In a constant effort to save money, it can be tempting to wash “dry clean only” clothing, comforters and other items at home. While most simply-made cotton garments can survive a hand washing or a delicate machine wash, disregarding the label and throwing anything and everything in a washing machine has the potential to be a costly mistake.
When purchasing clothing, it is important to read and follow the listed care instructions on the garment to decide if you are willing to care for it the way it needs to be cared for. The Federal Trade Commission attaches these labels so consumers know how to clean their fabrics without damaging them, so when it states to “dry clean only” it is imperative that you do not wash it at home.
How often should I dry clean my garments?
To answer the common question, “what should and shouldn’t be dry cleaned and how often?” we’ll give you one universal answer: anything can be dry cleaned in moderation. When it comes to dry cleaning your garments, the chemicals and high-drying temperatures can slowly decrease the lifespan of the clothes, so although it may be easier to drop your clothes off at the dry cleaner rather than wash the clothes at home, be aware that if it is done too often it could ruin the fabric.
Sticking to dry cleaning in Dallas once or twice every few months will be plenty often to keep your garments looking fresh and clean.
What garments should and shouldn’t be dry cleaned?
Unless the label on the garments suggests otherwise, fabrics such as silk, velvet, wool and taffeta must be dry cleaned. These delicate textiles can lose shape and structure if washed in a washing machine due to the harshness of the water and movement.
More common materials such as cotton, linen, acrylic, polyester and nylon can be washed at home, but be sure to read the label to make sure there are no other specific instructions on how to properly clean them.
What might happen if I wash a dry clean only garment at home?
Washing a dry clean only garment at home can be done, however, there are some risks involved if you choose to do this:
- The garment could significantly shrink, sometimes up to 2 or 3 sizes smaller.
- The garment could potentially lose its shape.

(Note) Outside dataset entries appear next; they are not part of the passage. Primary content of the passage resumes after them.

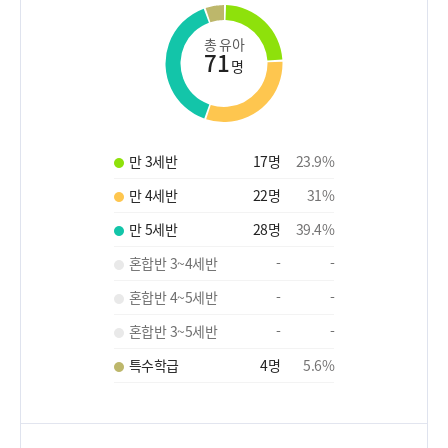
총 유아
71
명
만 3세반
17
명
23.9
%
만 4세반
22
명
31
%
만 5세반
28
명
39.4
%
혼합반 3~4세반
-
-
혼합반 4~5세반
-
-
혼합반 3~5세반
-
-
특수학급
4
명
5.6
%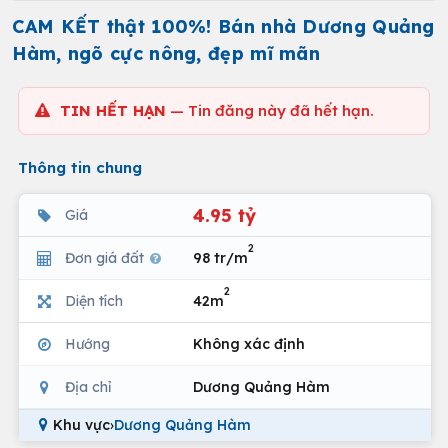
CAM KẾT thật 100%! Bán nhà Dương Quảng
Hàm, ngõ cực nông, đẹp mĩ mãn
TIN HẾT HẠN
— Tin đăng này đã hết hạn.
Thông tin chung
4.95 tỷ
Giá
2
Đơn giá đất
98 tr/m
2
Diện tích
42m
Hướng
Không xác định
Địa chỉ
Dương Quảng Hàm
Khu vực
›
Dương Quảng Hàm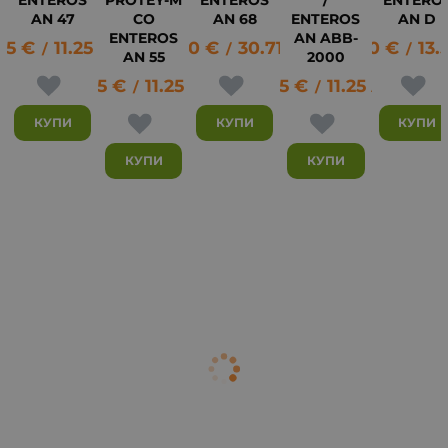
AN 47
CO
AN 68
ENTEROS
AN D
ENTEROS
AN ABB-
75
€
11.25
лв.
15.70
€
30.71
лв.
6.90
€
13.
15
/
/
/
AN 55
2000
5.75
€
11.25
лв.
5.75
€
11.25
лв.
/
/
КУПИ
КУПИ
КУПИ
КУПИ
КУПИ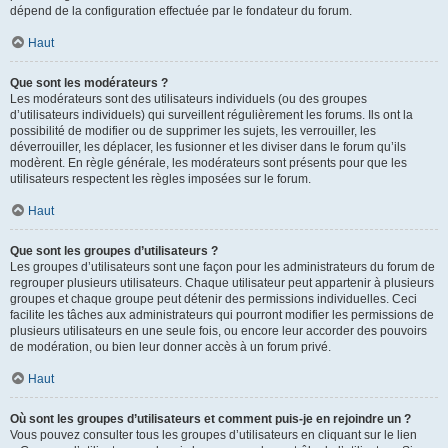
dépend de la configuration effectuée par le fondateur du forum.
Haut
Que sont les modérateurs ?
Les modérateurs sont des utilisateurs individuels (ou des groupes
d’utilisateurs individuels) qui surveillent régulièrement les forums. Ils ont la
possibilité de modifier ou de supprimer les sujets, les verrouiller, les
déverrouiller, les déplacer, les fusionner et les diviser dans le forum qu’ils
modèrent. En règle générale, les modérateurs sont présents pour que les
utilisateurs respectent les règles imposées sur le forum.
Haut
Que sont les groupes d’utilisateurs ?
Les groupes d’utilisateurs sont une façon pour les administrateurs du forum de
regrouper plusieurs utilisateurs. Chaque utilisateur peut appartenir à plusieurs
groupes et chaque groupe peut détenir des permissions individuelles. Ceci
facilite les tâches aux administrateurs qui pourront modifier les permissions de
plusieurs utilisateurs en une seule fois, ou encore leur accorder des pouvoirs
de modération, ou bien leur donner accès à un forum privé.
Haut
Où sont les groupes d’utilisateurs et comment puis-je en rejoindre un ?
Vous pouvez consulter tous les groupes d’utilisateurs en cliquant sur le lien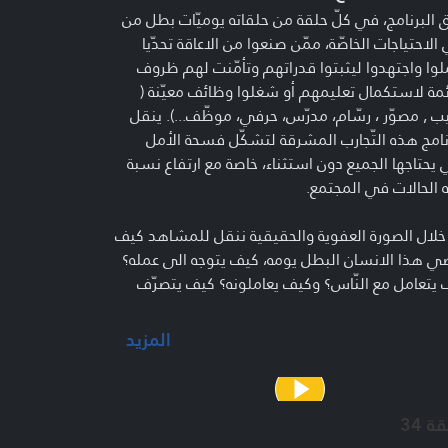
ق البرنامج، في كلّ حلقة من حلقاته يوميّات بطل من
الاحتياجات الخاصّة، ممّن صنعوا من الاعاقة تحدّيا
وا واجتهدوا ليثبتوا قدراتهم وتأمّنت لهم ظروف
مة لاستكمال تعليمهم أو شغلوا وظائف معيّنة (
 , مصوّر ، رسّام، مدرّس، حرفي، موظّف...). ينقل
نامج هذه التّجارب المشرقة لتشكّل فسحة الأمل
 يحتاجها الجميع دون استثناء، خاصة مع ارتفاع نسبة
الحالات في المجتمع.
لال الصورة العفوية والحقيقية ننقل للمشاهد كيف
 هذا الانسان البطل يومه، كيف يتوجه الى عمله؟
يتعامل مع النّاس؟ وكيف يعاملونه؟ كيف يتصرّف
لشارع والسّوق وفي مكان العمل؟ ما يزعجه وما
ه؟ وأبرز المعوّقات التي يواجهها.والمعوّقات
المزيد
اسيّة التي واجهته في السّابق والتي يخبرنا عنها هو
حد المقرّبين منه من خلال مقابلات بسيطة وسريعة.
ة 34
ق العمل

- The lining of the item, sometimes even the fabric itself, could tear if delicate enough.
- Colors could bleed and fade, especially when you’re dealing with silk. Silk is an incredibly delicate fabric so there isn’t much for the dye to hold on to.
- Machine washing can destroy embellishments such as beads, sequins or lace. Dry cleaning is a more gentle process that can protect those trimmings.
Unfortunately, not all care labels that are attached to garments are 100 percent accurate, and sometimes if a garment is poorly made it won’t hold up no matter how you wash it. If you are in doubt, take your clothing you your local dry cleaner in Dallas and they can recommend the best way to clean it.